Les entreprises doivent répondre aux besoins de nouvelles compétences. Elles définissent souvent le soi-disant « écart de compétences », la différence entre l’état de compétences actuel et l’état de compétences désiré dans une entreprise. Sur la base d’une telle révision, elles peuvent définir des modèles pédagogiques et se connecter aux autres entreprises ou aux établissements d’enseignement. Sur la base de telles révisions, de nouveaux modèles de compétence peuvent également être crées pour l’ensemble de l’industrie. Un exemple de Slovénie (le Centre de formation interprofessionnelle Škofja Loka) a été souligné, qui connecte les entreprises, les établissements d’enseignement et les institutions de développement et de recherche, tout en étant financé à la fois par les fonds publics et les fonds d’entreprises.

Afin de réduire l’écart dans les compétences, les entreprises utilisent différentes stratégies. Les plus fréquentes sont le recyclage du personnel, d‘autres environnements ou d’autres domaines, en offrant des stages et en encourageant la circulation du personnel. Ce faisant, ils s’aperçoivent que les jeunes (millénaires) voient le marché du travail différemment des autres générations. Ils ne satisfont pas seulement au besoin de survie, mais ils s’attendent aussi à d’autres aspects de la qualité de vie sur le lieu de travail et depuis le lieu de travail (réseautage social, réalisation d’une mission personnelle, appartenance ...)

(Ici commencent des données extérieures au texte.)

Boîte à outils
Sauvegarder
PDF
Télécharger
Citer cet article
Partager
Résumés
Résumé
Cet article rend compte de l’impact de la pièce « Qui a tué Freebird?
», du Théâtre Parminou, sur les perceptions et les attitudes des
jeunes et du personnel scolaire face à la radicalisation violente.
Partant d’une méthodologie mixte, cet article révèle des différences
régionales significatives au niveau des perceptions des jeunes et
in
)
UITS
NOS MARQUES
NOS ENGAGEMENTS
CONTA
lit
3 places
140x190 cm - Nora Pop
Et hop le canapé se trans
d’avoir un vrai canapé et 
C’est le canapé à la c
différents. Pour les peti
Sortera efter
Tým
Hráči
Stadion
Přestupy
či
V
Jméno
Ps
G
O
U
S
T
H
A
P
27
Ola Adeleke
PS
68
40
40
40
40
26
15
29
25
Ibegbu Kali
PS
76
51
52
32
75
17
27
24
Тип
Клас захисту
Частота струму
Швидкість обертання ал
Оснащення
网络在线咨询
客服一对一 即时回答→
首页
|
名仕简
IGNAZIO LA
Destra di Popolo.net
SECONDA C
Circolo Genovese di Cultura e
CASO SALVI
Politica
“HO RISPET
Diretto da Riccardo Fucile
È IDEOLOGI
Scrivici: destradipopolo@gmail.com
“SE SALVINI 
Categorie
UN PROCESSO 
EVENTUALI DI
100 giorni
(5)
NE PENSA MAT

L’aspect humain doit toujours être au cœur du processus éducatif, même lorsqu’il s’agit  de l’industrie 4.0. Le risque est que nous abordions uniquement les compétences professionnelles et technologiques dans la formation et que nous oubliions les rapports et les attitudes. Comme but pédagogique clé dans le monde 4.0, spécialement parmi les jeunes, on a souligné la consolidation de la motivation personnelle pour le travail et la compétence en matière d’autogestion.

Les programmes pédagogiques doivent également être évalués compte tenu de l’aspect de la satisfaction des travailleurs et de la qualité de leur travail et de leur qualité de vie. En abordant ces deux domaines, les aspects communautaires de la formation (formation dans et pour la communauté) ont été fortement démontrés. L’inclusion de la population dans les différentes communautés est extrêmement faible dans quelques environnements. La relation correcte entre l’apprentissage électronique et l’apprentissage « en direct » doit également être pris en considération.

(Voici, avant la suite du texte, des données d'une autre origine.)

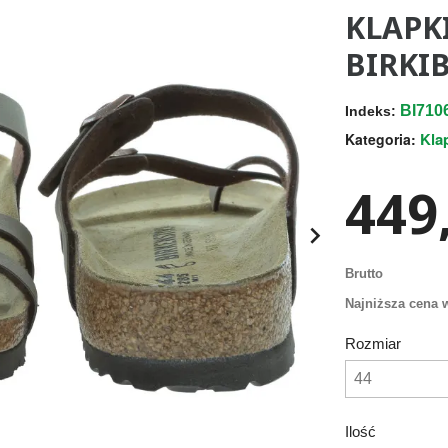
KLAPK
BIRKI
BI71
Indeks:
Kla
Kategoria:
449,

Brutto
Najniższa cena w
Rozmiar
Ilość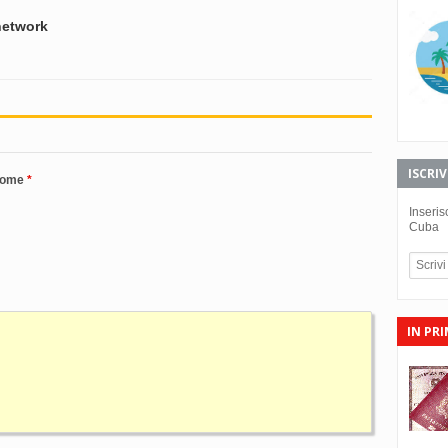
 network
ISCRI
nome
Inseris
Cuba
IN PR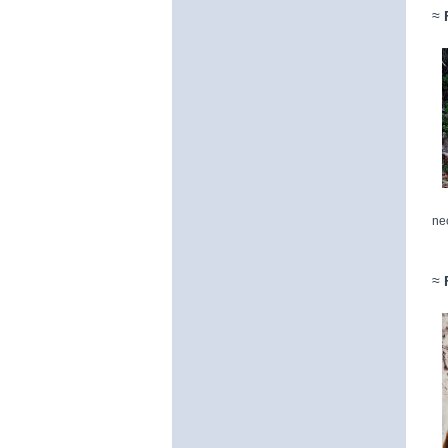
≈
ne
≈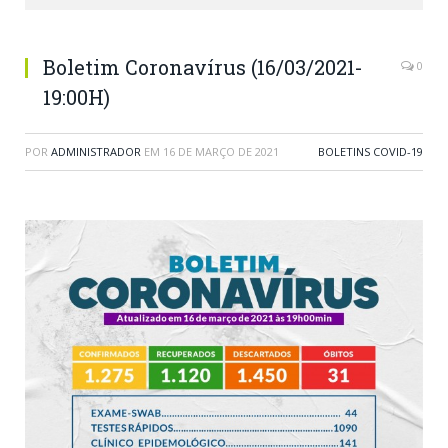
Boletim Coronavírus (16/03/2021-
0
19:00H)
POR
ADMINISTRADOR
EM
16 DE MARÇO DE 2021
BOLETINS COVID-19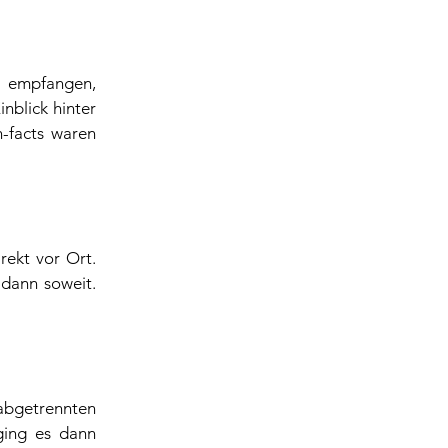
 empfangen, 
nblick hinter 
-facts waren 
ekt vor Ort. 
ann soweit. 
abgetrennten 
ing es dann 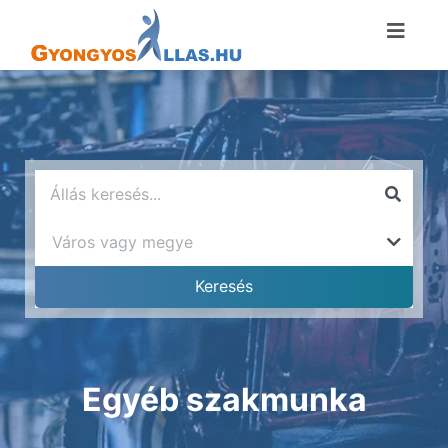
Egyéb szakmunka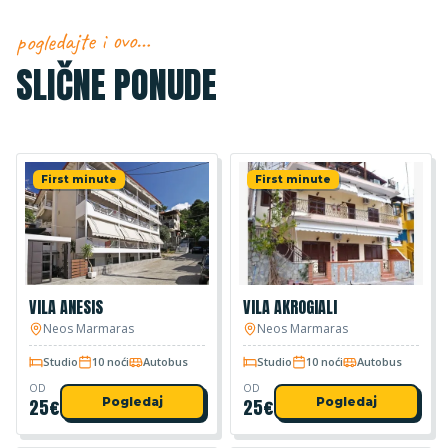
pogledajte i ovo…
SLIČNE PONUDE
First minute
First minute
VILA ANESIS
VILA AKROGIALI
Neos Marmaras
Neos Marmaras
Studio
10 noći
Autobus
Studio
10 noći
Autobus
OD
OD
25
€
Pogledaj
25
€
Pogledaj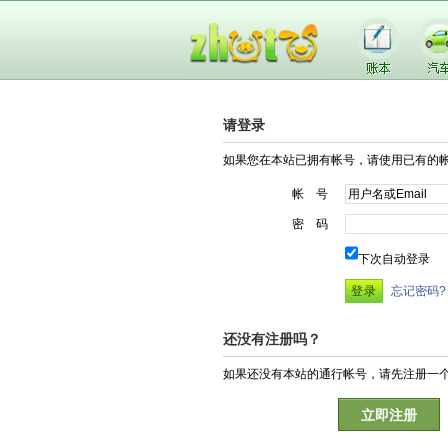
请登录
如果您在本站已拥有帐号，请使用已有的
帐 号
密 码
下次自动登录
忘记密码?
还没有注册吗？
如果还没有本站的通行帐号，请先注册一
立即注册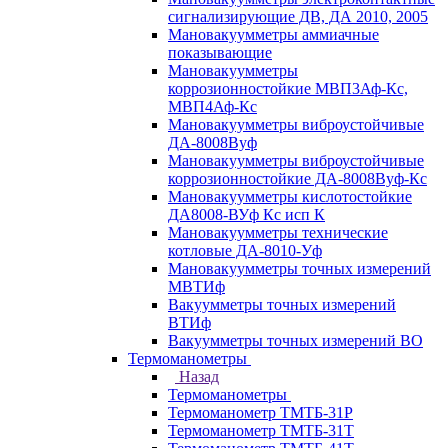
сигнализирующие ДВ, ДА 2010, 2005
Мановакуумметры аммиачные
показывающие
Мановакуумметры
коррозионностойкие МВП3Аф-Кс,
МВП4Аф-Кс
Мановакуумметры виброустойчивые
ДА-8008Вуф
Мановакуумметры виброустойчивые
коррозионностойкие ДА-8008Вуф-Кс
Мановакуумметры кислотостойкие
ДА8008-ВУф Кс исп К
Мановакуумметры технические
котловые ДА-8010-Уф
Мановакуумметры точных измерений
МВТИф
Вакуумметры точных измерений
ВТИф
Вакуумметры точных измерений ВО
Термоманометры
Назад
Термоманометры
Термоманометр ТМТБ-31Р
Термоманометр ТМТБ-31Т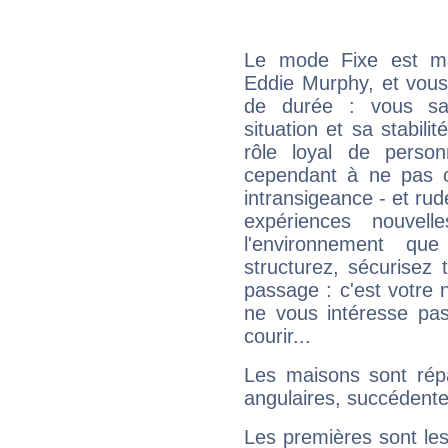
Le mode Fixe est maj
Eddie Murphy, et vous
de durée : vous sa
situation et sa stabili
rôle loyal de person
cependant à ne pas co
intransigeance - et rud
expériences nouvel
l'environnement que
structurez, sécurisez
passage : c'est votre 
ne vous intéresse pas
courir...
Les maisons sont répa
angulaires, succédente
Les premières sont les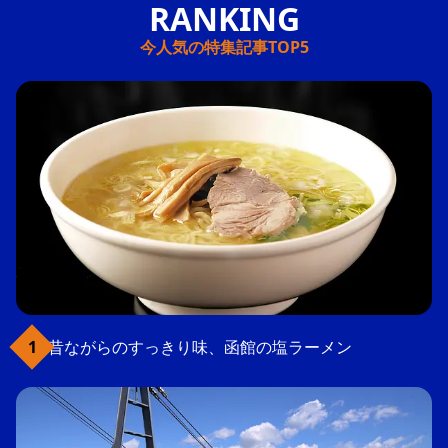
今人気の特集記事TOP5
昔ながらのすっきり味、函館の塩ラーメン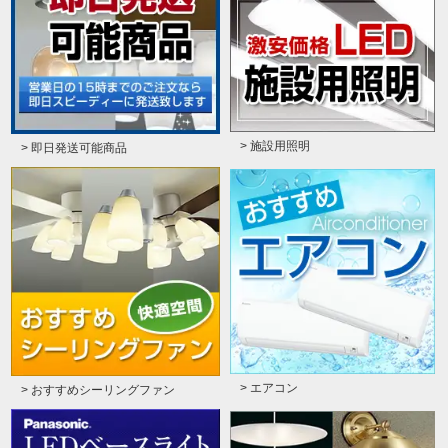
> 施設用照明
> 即日発送可能商品
> エアコン
> おすすめシーリングファン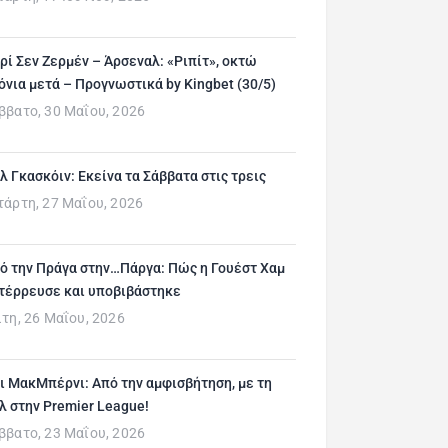
ρί Σεν Ζερμέν – Άρσεναλ: «Ριπίτ», οκτώ
όνια μετά – Προγνωστικά by Kingbet (30/5)
ββατο, 30 Μαΐου, 2026
λ Γκασκόιν: Εκείνα τα Σάββατα στις τρεις
τάρτη, 27 Μαΐου, 2026
ό την Πράγα στην…Πάργα: Πώς η Γουέστ Χαμ
τέρρευσε και υποβιβάστηκε
ίτη, 26 Μαΐου, 2026
ι ΜακΜπέρνι: Aπό την αμφισβήτηση, με τη
λ στην Premier League!
ββατο, 23 Μαΐου, 2026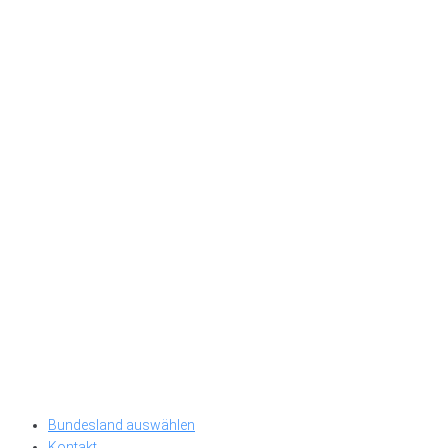
Bundesland auswählen
Kontakt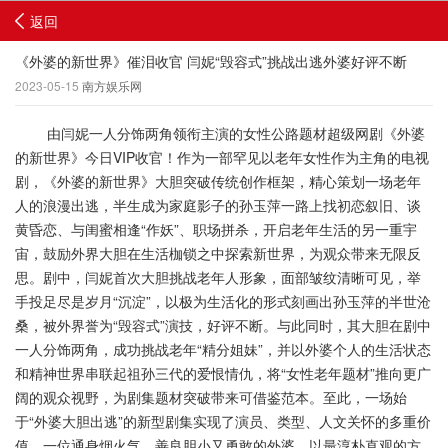
返回
《外婆的新世界》催泪收官 闫妮“毁容式”挑战出逃外婆好评不断
2023-05-15
南方娱乐网
由闫妮一人分饰两角领衔主演的女性公路题材超级网剧《外婆
的新世界》今日VIP收官！作为一部罕见以老年女性作为主角的电视
剧，《外婆的新世界》大胆突破传统创作框架，精心策划一场老年
人的浪漫出逃，半生成为家庭影子的孙玉萍一路上找初恋叙旧、谈
黄昏恋、与闺蜜相逢“作妖”、职场拼杀，开启老年生活的另一重宇
宙，鼓励外界大胆在生活枷锁之中探索新世界，为观众带来无限反
思。剧中，闫妮首次大胆挑战老年人形象，面部皱纹清晰可见，举
手投足尽是岁月“沉淀”，以极为生活化的形式刻画出孙玉萍的半世沧
桑，被外界誉为“毁容式”演技，好评不断。与此同时，其大胆在剧中
一人分饰两角，成功挑战老年“精分姐妹”，并以外婆个人的生活状态
和精神世界串联起祖孙三代的爱恨情仇，将“女性老年题材”推向更广
阔的观众视野，为剧集题材突破带来可借鉴范本。至此，一场始
于“外婆大胆出逃”的新型剧集实现了演员、类型、人文关怀的多重价
值，一位通身烟火气，善良胆小又勇敢的外婆，以最淳朴直观的方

Le dialogue social dans le monde et l’industrie 4.0

Dans les diverses sources en ligne et autres, le côté technologique de l’industrie 4.0 est présenté de façon très détaillée et positive, et son impact sur les travailleurs est exposé et étudié dans les moindres détails. Les tendances mondiales créent en particulier des emplois atypiques. Les relations de travail (contrats) sont individualisées et les accords entre les employeurs et les travailleurs ne sont pas approuvés, dans de nombreux cas, par les syndicats et les conventions collectives. La flexibilité des emplois est ainsi réalisée à plusieurs niveaux : temporelle (disponible à n’importe quel moment, spatiale (travailler de n’importe où), travailler pour des employeurs multiples, performance simultanée de plusieurs activités différentes. Les groupes vulnérables, telles que les jeunes femmes, sont particulièrement exposés.

Les syndicats et les autres organisations consacrent beaucoup de temps à réfléchir et à se poser la question de savoir comment combiner la flexibilité requise et la sécurité sociale nécessaire aux lieux de travail. La question de savoir comment les inclure aux formes atypiques d’emploi est très importante. Le fait est qu’il est nécessaire d’œuvrer à l’établissement de normes pour ces formes d’emploi, en dépit du fait que ce genre de personnel n’est pas habituellement inclus dans les syndicats. Les normes réduites dans les formes atypiques d’emploi réduisent indirectement les normes et par conséquent la qualité des emplois dans les formes régulières d’emploi.

Le pilier européen des droits sociaux est l’une des solutions possible. Les processus de sa création et sa mise en œuvre doivent être uniformément intensifiés. Il est également nécessaire de réfléchir sur le type d’offre que les syndicats et les autres « organisations de travailleurs » peuvent apporter aux porteurs des nouvelles formes d’emploi atypiques.